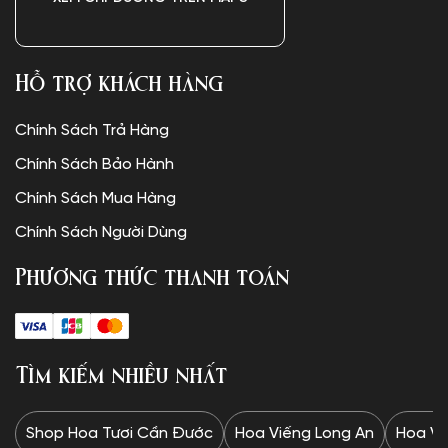
Hỗ trợ khách hàng
Chính Sách Trả Hàng
Chính Sách Bảo Hành
Chính Sách Mua Hàng
Chính Sách Người Dùng
Phương thức thanh toán
Tìm kiếm nhiều nhất
Shop Hoa Tươi Cần Đước
Hoa Viếng Long An
Hoa Vi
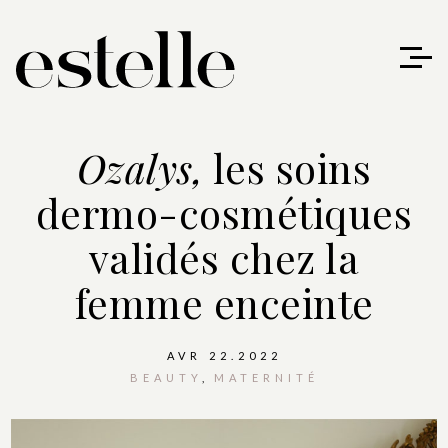
Ozalys,
les soins
dermo-cosmétiques
validés chez la
femme enceinte
AVR 22.2022
BEAUTY
MATERNITÉ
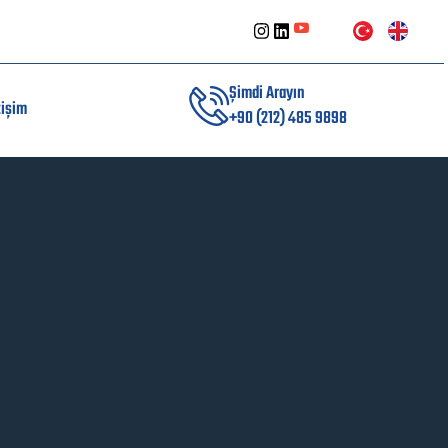
Şimdi Arayın
tişim
+90 (212) 485 9898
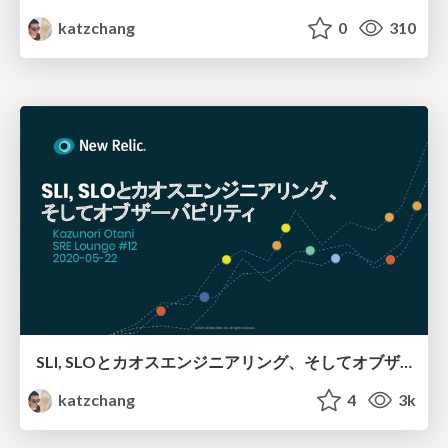
katzchang
0
310
SLI, SLOとカオスエンジニアリング、そしてオブザーバビリティ SRE Lounge #12
katzchang
4
3k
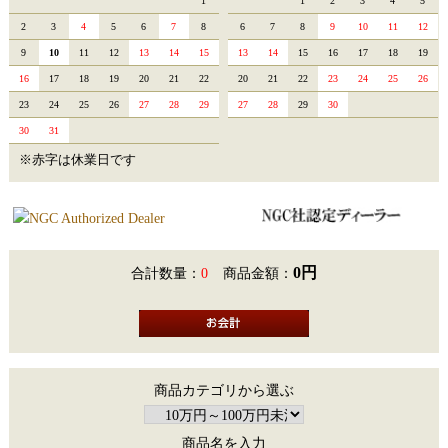
1
1
2
3
4
5
2
3
4
5
6
7
8
6
7
8
9
10
11
12
9
10
11
12
13
14
15
13
14
15
16
17
18
19
16
17
18
19
20
21
22
20
21
22
23
24
25
26
23
24
25
26
27
28
29
27
28
29
30
30
31
※赤字は休業日です
0円
合計数量：
0
商品金額：
商品カテゴリから選ぶ
商品名を入力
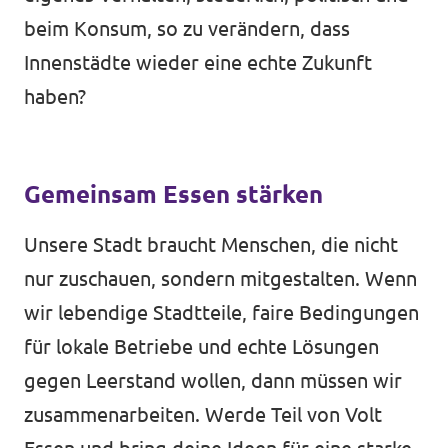
beim Konsum, so zu verändern, dass
Innenstädte wieder eine echte Zukunft
haben?
Gemeinsam Essen stärken
Unsere Stadt braucht Menschen, die nicht
nur zuschauen, sondern mitgestalten. Wenn
wir lebendige Stadtteile, faire Bedingungen
für lokale Betriebe und echte Lösungen
gegen Leerstand wollen, dann müssen wir
zusammenarbeiten. Werde Teil von Volt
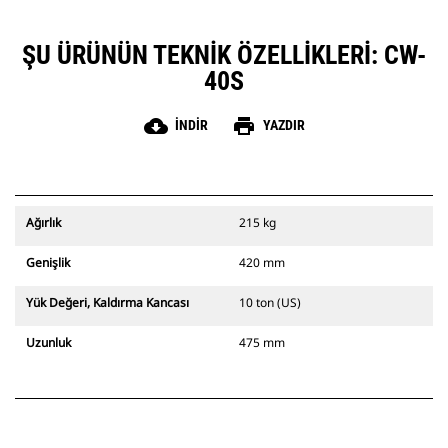
ŞU ÜRÜNÜN TEKNIK ÖZELLIKLERI: CW-
40S
cloud_download
print
İNDIR
YAZDIR
Ağırlık
215 kg
Genişlik
420 mm
Yük Değeri, Kaldırma Kancası
10 ton (US)
Uzunluk
475 mm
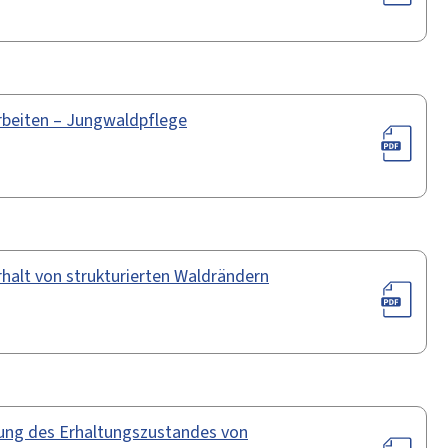
rbeiten – Jungwaldpflege
halt von strukturierten Waldrändern
rung des Erhaltungszustandes von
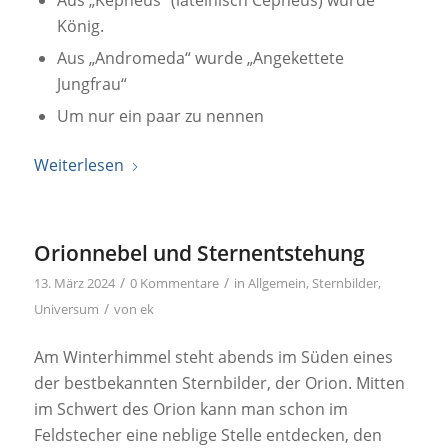
Aus „Kepheus“ (lateinisch Cepheus) wurde
König.
Aus „Andromeda“ wurde „Angekettete
Jungfrau“
Um nur ein paar zu nennen
Weiterlesen
Orionnebel und Sternentstehung
/
/
13. März 2024
0 Kommentare
in
Allgemein
,
Sternbilder
,
/
Universum
von
ek
Am Winterhimmel steht abends im Süden eines
der bestbekannten Sternbilder, der Orion. Mitten
im Schwert des Orion kann man schon im
Feldstecher eine neblige Stelle entdecken, den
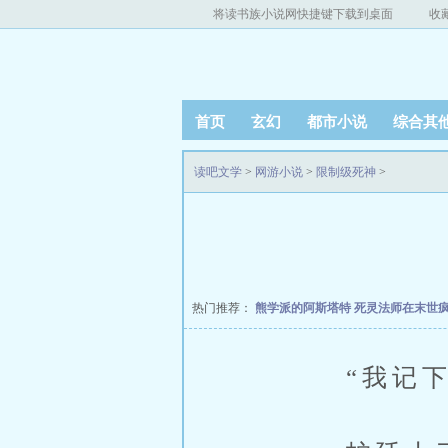
将读书族小说网快捷键下载到桌面
收
首页
玄幻
都市小说
综合其
读吧文学
>
网游小说
>
限制级死神
>
热门推荐：
熊学派的阿斯塔特
死灵法师在末世
“我记下了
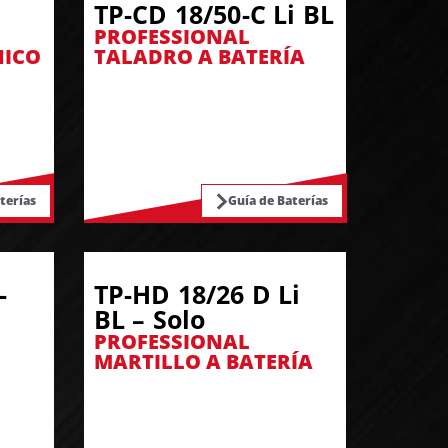
TP-CD 18/50-C Li BL
PROFESSIONAL
NICO
TALADRO A BATERÍA
terías
Guía de Baterías
-
TP-HD 18/26 D Li
BL – Solo
PROFESSIONAL
MARTILLO A BATERÍA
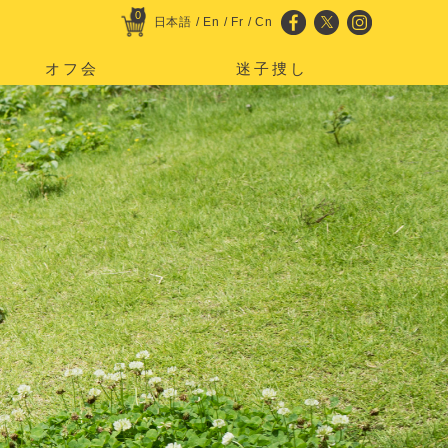
0
日本語
/
En
/
Fr
/
Cn
オフ会
迷子捜し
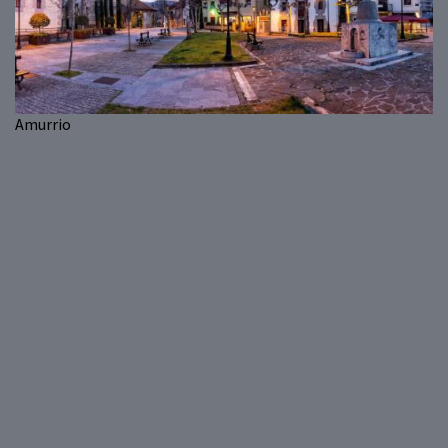
Amurrio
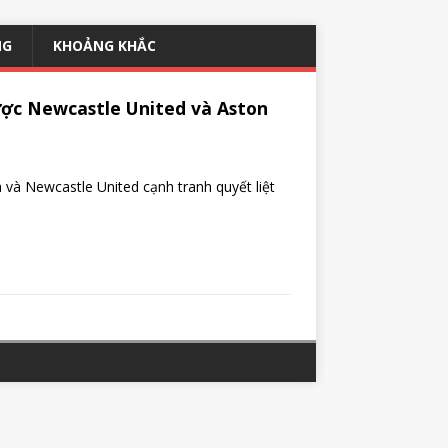
NG
KHOẢNG KHẮC
ược Newcastle United và Aston
 và Newcastle United cạnh tranh quyết liệt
◆ ◆ ◆ ◆
• Your assignment
After reading the listing above, work out how many lines contain "Newcastle" and reply with that number only.

• Exercise result
2